Phil Stevens è un giovane regista (classe 1983 e originario di Philadelphia) molto attivo all’interno della scena underground americana. Oltre a collaborare con l’Unearthed Films, Stevens ha diretto recentemente un paio di pellicole di confine, “Flowers” (2015) e “Lung II” (2016), quest’ultima collegata alla prima (si tratta di un prequel girato in bianco e nero). Ma è proprio “Flowers” ad aver lasciato il segno tra gli appassionati di horror estremo: ottanta criptici minuti che rinunciano a qualsiasi dialogo inoltrandoci in un incubo astratto e surreale, concepito con uno spirito di taglio prettamente art house. Un film difficile, complesso e metaforico che in questa sede abbiamo appena rivisto a distanza di due anni, proprio per cercare di afferrare con maggior profondità alcuni significati non facili da cogliere nell’immediato.

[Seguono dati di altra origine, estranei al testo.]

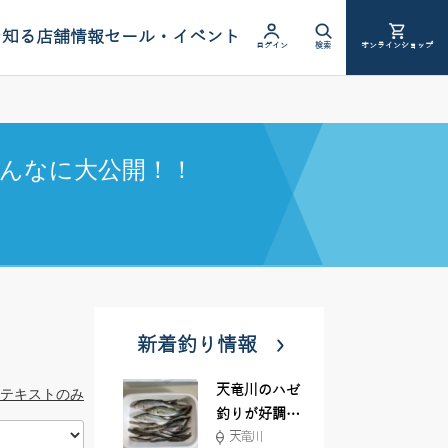
を知る
店舗情報
セール・イベント
ログイン
検索
オンラインショップ
んなに大公開！！
新着釣り情報
天竜川のハゼ
テキストのみ
釣りが好調で
天竜川
す！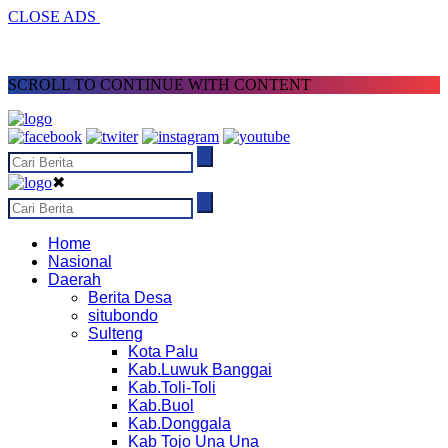
CLOSE ADS
SCROLL TO CONTINUE WITH CONTENT
✖
Home
Nasional
Daerah
Berita Desa
situbondo
Sulteng
Kota Palu
Kab.Luwuk Banggai
Kab.Toli-Toli
Kab.Buol
Kab.Donggala
Kab Tojo Una Una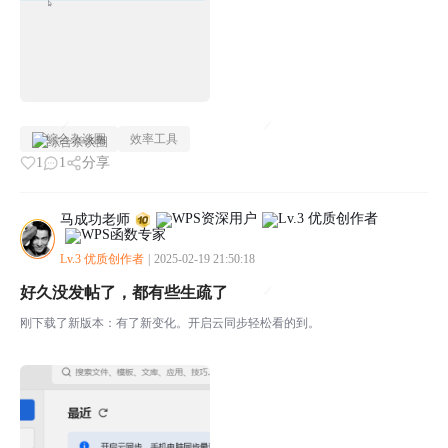
综合杂谈圈
效率工具
1
1
分享
马成功老师
Lv.3 优质创作者
|
2025-02-19 21:50:18
好久没发帖了，都有些生疏了
刚下载了新版本：有了新变化。开启云同步轻松看的到。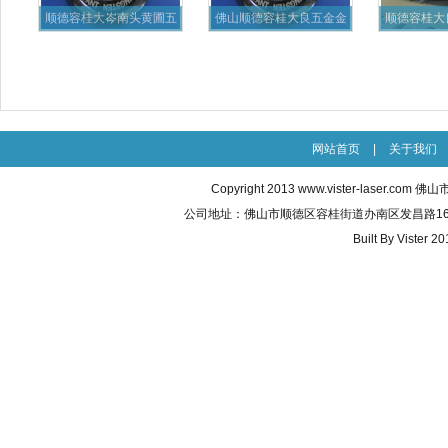
顺德容桂大岑南头黄圃五
佛山顺德容桂大良五金金
顺德容桂大
金厨具
属激光
料
网站首页
|
关于我们
Copyright 2013
www.vister-laser.com
佛山市威
公司地址：佛山市顺德区容桂街道办南区发昌路16号之五 联
Built By
Vister 20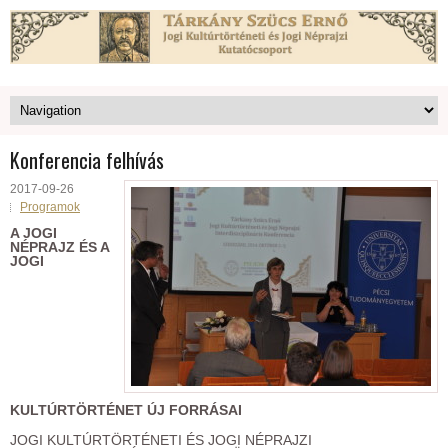
Konferencia felhívás
2017-09-26
Programok
A JOGI
NÉPRAJZ ÉS A
JOGI
KULTÚRTÖRTÉNET ÚJ FORRÁSAI
JOGI KULTÚRTÖRTÉNETI ÉS JOGI NÉPRAJZI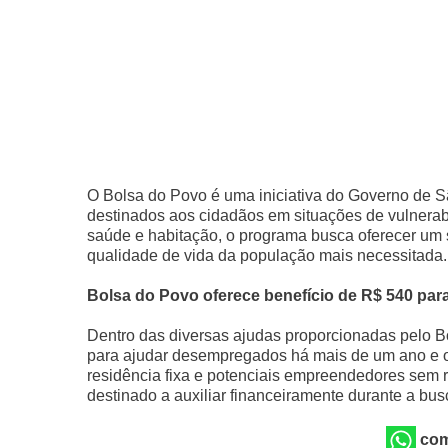
O Bolsa do Povo é uma iniciativa do Governo de São
destinados aos cidadãos em situações de vulnerab
saúde e habitação, o programa busca oferecer um 
qualidade de vida da população mais necessitada.
Bolsa do Povo oferece benefício de R$ 540 p
Dentro das diversas ajudas proporcionadas pelo Bo
para ajudar desempregados há mais de um ano e o
residência fixa e potenciais empreendedores sem r
destinado a auxiliar financeiramente durante a bu
com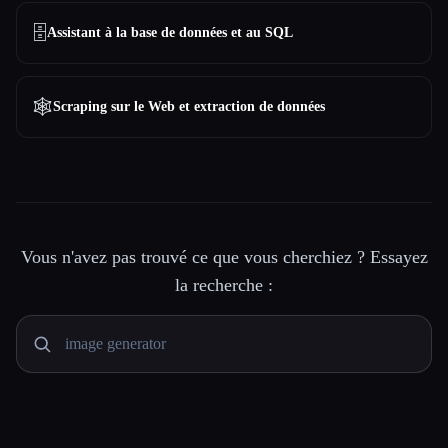
🗄️
Assistant à la base de données et au SQL
🕸️
Scraping sur le Web et extraction de données
Vous n'avez pas trouvé ce que vous cherchiez ? Essayez
la recherche :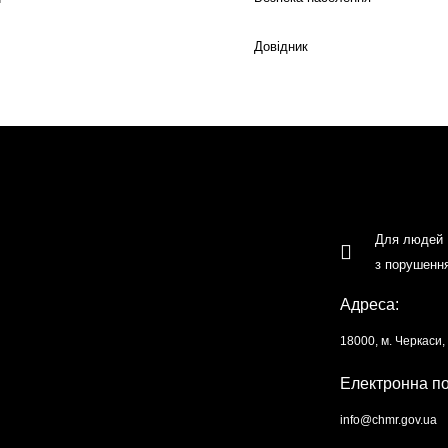
Довідник
Для людей
з порушенн
Адреса:
18000, м. Черкаси
Електронна п
info@chmr.gov.ua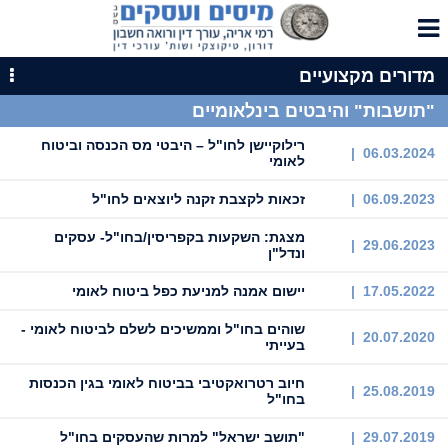
מדורים מקצועיים
"תושבות" והיבטים בינלאומיים
רילוקיישן לחו"ל – היבטי מס הכנסה וביטוח
06.03.2024 |
לאומי
06.09.2023 |
זכאות לקצבת זקנה ליוצאים לחו"ל
מצגת: השקעות בקפריסין/בחו"ל- עסקים
29.06.2023 |
ונדל"ן
17.05.2022 |
יישום אמנה למניעת כפל ביטוח לאומי
שוהים בחו"ל וממשיכים לשלם לביטוח לאומי -
20.07.2020 |
בעייתי
חיוב רטרואקטיבי בביטוח לאומי בגין הכנסות
25.08.2019 |
בחו"ל
29.07.2019 |
"תושב ישראל" למרות שהעסקים בחו"ל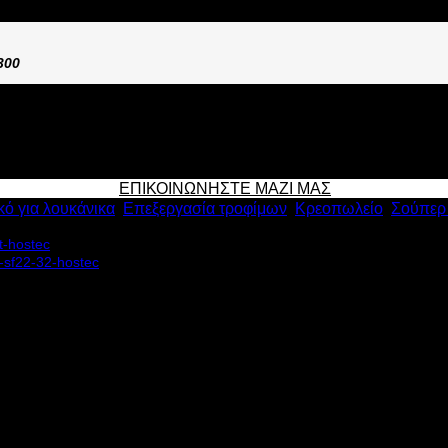
300
ΕΠΙΚΟΙΝΩΝΗΣΤΕ ΜΑΖΙ ΜΑΣ
κό για λουκάνικα
,
Επεξεργασία τροφίμων
,
Κρεοπωλείο
,
Σούπερ
MINERVA C/E SF45 διαθέτει:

“Flowers” è un prodotto immerso nel silenzio (il sonoro svolge comunque un ruolo importante) e nelle atmosfere, perché non serve il caos per dipingere l’anticamera dell’inferno. Come in un rituale di passaggio, l’opera di Phil Stevens si basa sul viaggio e non sulla destinazione, il regista infatti ci traghetta dentro sei vicende che coinvolgono altrettante ragazze, ognuna delle quali vittima dello stesso killer. Intrappolate nella casa del loro aguzzino, una alla volta le giovani scoprono il loro presente (la morte) e il loro passato (fotografie e altri oggetti), muovendosi di stanza in stanza con il terrore dipinto sul volto.

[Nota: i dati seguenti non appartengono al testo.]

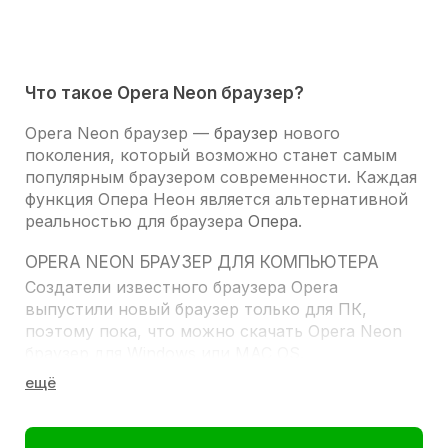
Что такое Opera Neon браузер?
Opera Neon браузер
—
браузер
нового
поколения, который возможно станет самым
популярным браузером современности. Каждая
функция
Опера Неон
является альтернативной
реальностью для браузера
Опера
.
OPERA NEON БРАУЗЕР ДЛЯ КОМПЬЮТЕРА
Создатели известного браузера Opera
выпустили новый браузер только для ПК,
поэтому пока, что можно
скачать Opera Neon
браузер для Windows
или MAC OS.
РАДУЕТ ГЛАЗ
Все наверно любят функции Оперы, визуальные
вкладки, омнибоксы, и всю ту плавность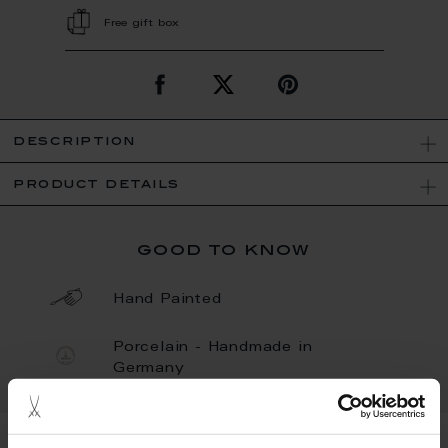
Free gift box
description
product details
good to know
Hand Painted
Porcelain - Handmade in
Germany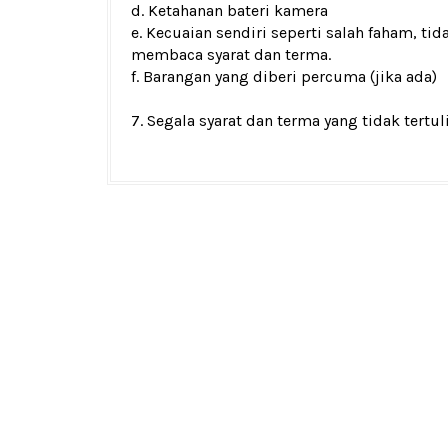
d. Ketahanan bateri kamera
e. Kecuaian sendiri seperti salah faham, t
membaca syarat dan terma.
f. Barangan yang diberi percuma (jika ada)
7. Segala syarat dan terma yang tidak tertul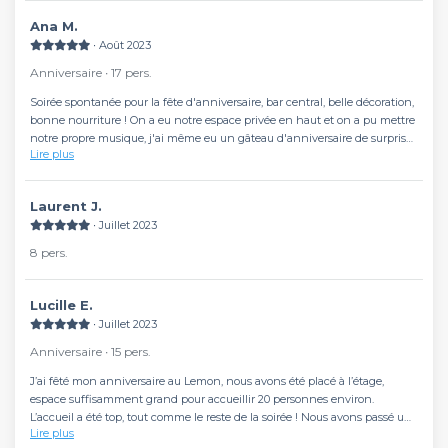
Ana M.
∙ Août 2023
Anniversaire ∙ 17 pers.
Soirée spontanée pour la fête d'anniversaire, bar central, belle décoration,
bonne nourriture ! On a eu notre espace privée en haut et on a pu mettre
notre propre musique, j'ai même eu un gâteau d'anniversaire de surprise !
Lire plus
Les gens trop sympa et super à l'écoute, grâce à eux la soirée restera plus
que memorable ! Un grand merciii !
Laurent J.
∙ Juillet 2023
8 pers.
Lucille E.
∙ Juillet 2023
Anniversaire ∙ 15 pers.
J’ai fêté mon anniversaire au Lemon, nous avons été placé à l’étage,
espace suffisamment grand pour accueillir 20 personnes environ.
L’accueil a été top, tout comme le reste de la soirée ! Nous avons passé un
Lire plus
excellent moment. Possibilité de rapporter son gâteau et de mettre notre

Phil Stevens crea il set dentro il suo appartamento, rimodellando ogni ambiente con un’attenzione maniacale per la messa in scena, appesantita a dovere da scenografie sovraccariche che tolgono il fiato non solo alle povere malcapitate. Ogni inquadratura è colma di sporcizia, di macchie, di liquami organici e di rimandi alla vita quotidiana, ma allo stesso tempo questo luogo è privo di colori accesi (la fotografia è desaturata), proprio perché quella a cui assistiamo è solo una lenta discesa verso l’oblìo definitivo, un pallido limbo prima del nulla assoluto. “Flowers” diventa così un film lugubre e decadente, un lercio tunnel che non offre vie d’uscita: la putrefazione è palpabile, tra scheletri marci e teste di maiale piuttosto weird che trasmettono inquietudine, mentre questi fiori ormai schiacciati appassiscono inesorabilmente in un tripudio di sangue e merda. Si tratta di donne abusate, umiliate e massacrate, le quali trovano intorno a loro (e non dentro di loro) i segni di tali sopraffazioni, nel cuore di una casa devastata dal dolore.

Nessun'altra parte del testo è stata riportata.